▸ **INSTRUCTIONS FOR THE TASK**
From the entries that follow, list every line in which the string "July" appears.

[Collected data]
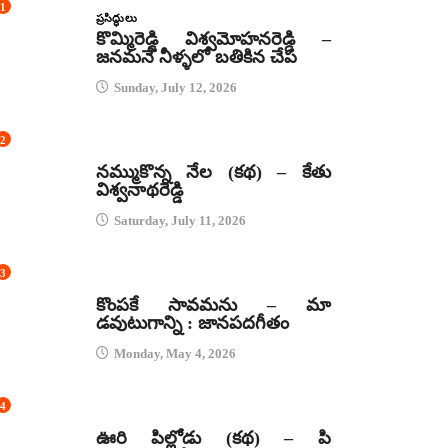
1
ప్రసిద్ధులు
కొమ్మిరెడ్డి విశ్వమోహనరెడ్డి –
జనమనే నీళ్ళలో బతికిన చేప
Sunday, July 12, 2026
2
కథలు
నమ్ముకొన్న నేల (కథ) – కేతు
విశ్వనాథరెడ్డి
Saturday, July 11, 2026
3
జానపద గీతాలు
కొంపకే సావమను – మా
డవుటుగాన్ని : జానపదగీతం
Monday, May 4, 2026
4
కథలు
ఊరి పిల్లోడు (కథ) – పి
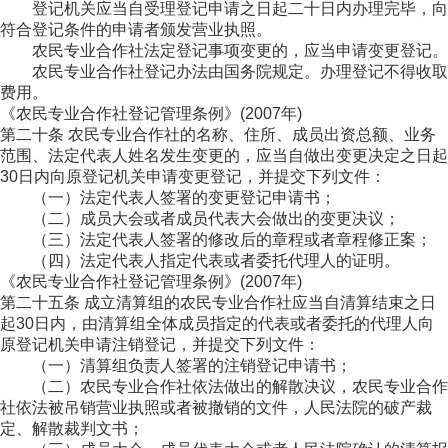
登记机关应当自受理登记申请之日起二十日内办理完毕，向
符合登记条件的申请者颁发营业执照。
农民专业合作社法定登记事项变更的，应当申请变更登记。
农民专业合作社登记办法由国务院规定。办理登记不得收取
费用。
《农民专业合作社登记管理条例》(2007年)
第二十条 农民专业合作社的名称、住所、成员出资总额、业务
范围、法定代表人姓名发生变更的，应当自做出变更决定之日起
30日内向原登记机关申请变更登记，并提交下列文件：
（一）法定代表人签署的变更登记申请书；
（二）成员大会或者成员代表大会做出的变更决议；
（三）法定代表人签署的修改后的章程或者章程修正案；
（四）法定代表人指定代表或者委托代理人的证明。
《农民专业合作社登记管理条例》(2007年)
第二十五条 成立清算组的农民专业合作社应当自清算结束之日
起30日内，由清算组全体成员指定的代表或者委托的代理人向
原登记机关申请注销登记，并提交下列文件：
（一）清算组负责人签署的注销登记申请书；
（二）农民专业合作社依法做出的解散决议，农民专业合作
社依法被吊销营业执照或者被撤销的文件，人民法院的破产裁
定、解散裁判文书；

▸ **OUTPUT BELOW**
Sunday, July 12, 2026
Saturday, July 11, 2026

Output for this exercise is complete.